(Page layout parsing data)
========
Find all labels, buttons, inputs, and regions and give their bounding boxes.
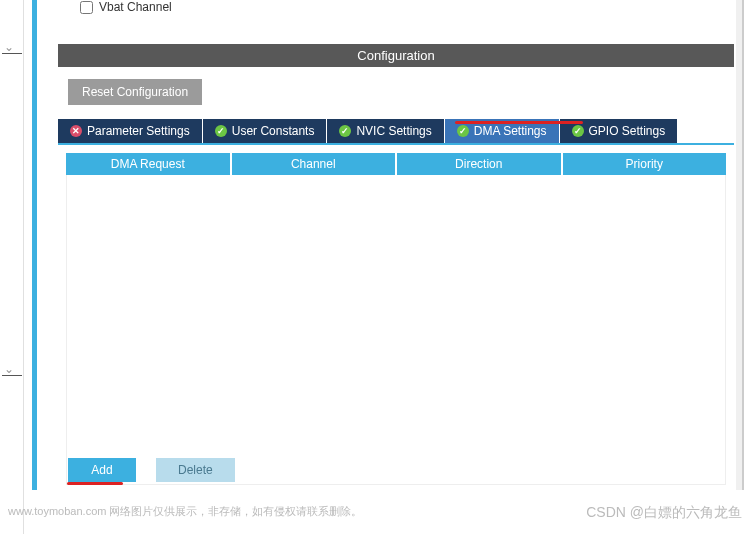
reset-configuration-button[interactable]: Reset Configuration	[68, 79, 202, 105]
vbat-channel-label: Vbat Channel	[99, 0, 172, 14]
error-icon: ✕	[70, 125, 82, 137]
vbat-channel-row: Vbat Channel	[50, 0, 742, 22]
annotation-underline	[67, 482, 123, 485]
tab-nvic-settings[interactable]: ✓ NVIC Settings	[327, 119, 443, 143]
tab-user-constants[interactable]: ✓ User Constants	[203, 119, 327, 143]
tab-label: User Constants	[232, 124, 315, 138]
divider	[2, 53, 22, 54]
tab-label: DMA Settings	[474, 124, 547, 138]
chevron-down-icon[interactable]: ⌄	[4, 40, 14, 54]
col-dma-request: DMA Request	[66, 153, 230, 175]
left-rail: ⌄ ⌄	[0, 0, 24, 534]
action-row: Add Delete	[68, 458, 235, 482]
check-icon: ✓	[572, 125, 584, 137]
add-button[interactable]: Add	[68, 458, 136, 482]
check-icon: ✓	[339, 125, 351, 137]
main-panel: Vbat Channel Configuration Reset Configu…	[50, 0, 744, 490]
watermark-left: www.toymoban.com 网络图片仅供展示，非存储，如有侵权请联系删除。	[8, 504, 362, 519]
annotation-underline	[455, 121, 583, 124]
vbat-channel-checkbox[interactable]	[80, 1, 93, 14]
tab-parameter-settings[interactable]: ✕ Parameter Settings	[58, 119, 202, 143]
col-direction: Direction	[397, 153, 561, 175]
check-icon: ✓	[457, 125, 469, 137]
check-icon: ✓	[215, 125, 227, 137]
tab-bar: ✕ Parameter Settings ✓ User Constants ✓ …	[58, 119, 734, 145]
configuration-header: Configuration	[58, 44, 734, 67]
tab-label: GPIO Settings	[589, 124, 666, 138]
col-priority: Priority	[563, 153, 727, 175]
accent-bar	[32, 0, 37, 490]
watermark-right: CSDN @白嫖的六角龙鱼	[586, 504, 742, 522]
scrollbar[interactable]	[736, 0, 742, 490]
table-header: DMA Request Channel Direction Priority	[66, 153, 726, 175]
col-channel: Channel	[232, 153, 396, 175]
tab-label: NVIC Settings	[356, 124, 431, 138]
divider	[2, 375, 22, 376]
tab-label: Parameter Settings	[87, 124, 190, 138]
delete-button[interactable]: Delete	[156, 458, 235, 482]
table-body[interactable]	[66, 175, 726, 485]
chevron-down-icon[interactable]: ⌄	[4, 362, 14, 376]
========
Print the data exactly as written, dropping any images it holds.

Find all labels, buttons, inputs, and regions and give their bounding boxes.
reset-configuration-button[interactable]: Reset Configuration	[68, 79, 202, 105]
vbat-channel-label: Vbat Channel	[99, 0, 172, 14]
error-icon: ✕	[70, 125, 82, 137]
vbat-channel-row: Vbat Channel	[50, 0, 742, 22]
annotation-underline	[67, 482, 123, 485]
tab-nvic-settings[interactable]: ✓ NVIC Settings	[327, 119, 443, 143]
tab-user-constants[interactable]: ✓ User Constants	[203, 119, 327, 143]
tab-label: User Constants	[232, 124, 315, 138]
divider	[2, 53, 22, 54]
tab-label: DMA Settings	[474, 124, 547, 138]
chevron-down-icon[interactable]: ⌄	[4, 40, 14, 54]
col-dma-request: DMA Request	[66, 153, 230, 175]
left-rail: ⌄ ⌄	[0, 0, 24, 534]
action-row: Add Delete	[68, 458, 235, 482]
check-icon: ✓	[572, 125, 584, 137]
add-button[interactable]: Add	[68, 458, 136, 482]
check-icon: ✓	[339, 125, 351, 137]
main-panel: Vbat Channel Configuration Reset Configu…	[50, 0, 744, 490]
watermark-left: www.toymoban.com 网络图片仅供展示，非存储，如有侵权请联系删除。	[8, 504, 362, 519]
annotation-underline	[455, 121, 583, 124]
vbat-channel-checkbox[interactable]	[80, 1, 93, 14]
tab-parameter-settings[interactable]: ✕ Parameter Settings	[58, 119, 202, 143]
col-direction: Direction	[397, 153, 561, 175]
check-icon: ✓	[457, 125, 469, 137]
check-icon: ✓	[215, 125, 227, 137]
tab-bar: ✕ Parameter Settings ✓ User Constants ✓ …	[58, 119, 734, 145]
configuration-header: Configuration	[58, 44, 734, 67]
tab-label: GPIO Settings	[589, 124, 666, 138]
col-priority: Priority	[563, 153, 727, 175]
accent-bar	[32, 0, 37, 490]
watermark-right: CSDN @白嫖的六角龙鱼	[586, 504, 742, 522]
scrollbar[interactable]	[736, 0, 742, 490]
table-header: DMA Request Channel Direction Priority	[66, 153, 726, 175]
col-channel: Channel	[232, 153, 396, 175]
tab-label: NVIC Settings	[356, 124, 431, 138]
divider	[2, 375, 22, 376]
tab-label: Parameter Settings	[87, 124, 190, 138]
delete-button[interactable]: Delete	[156, 458, 235, 482]
table-body[interactable]	[66, 175, 726, 485]
chevron-down-icon[interactable]: ⌄	[4, 362, 14, 376]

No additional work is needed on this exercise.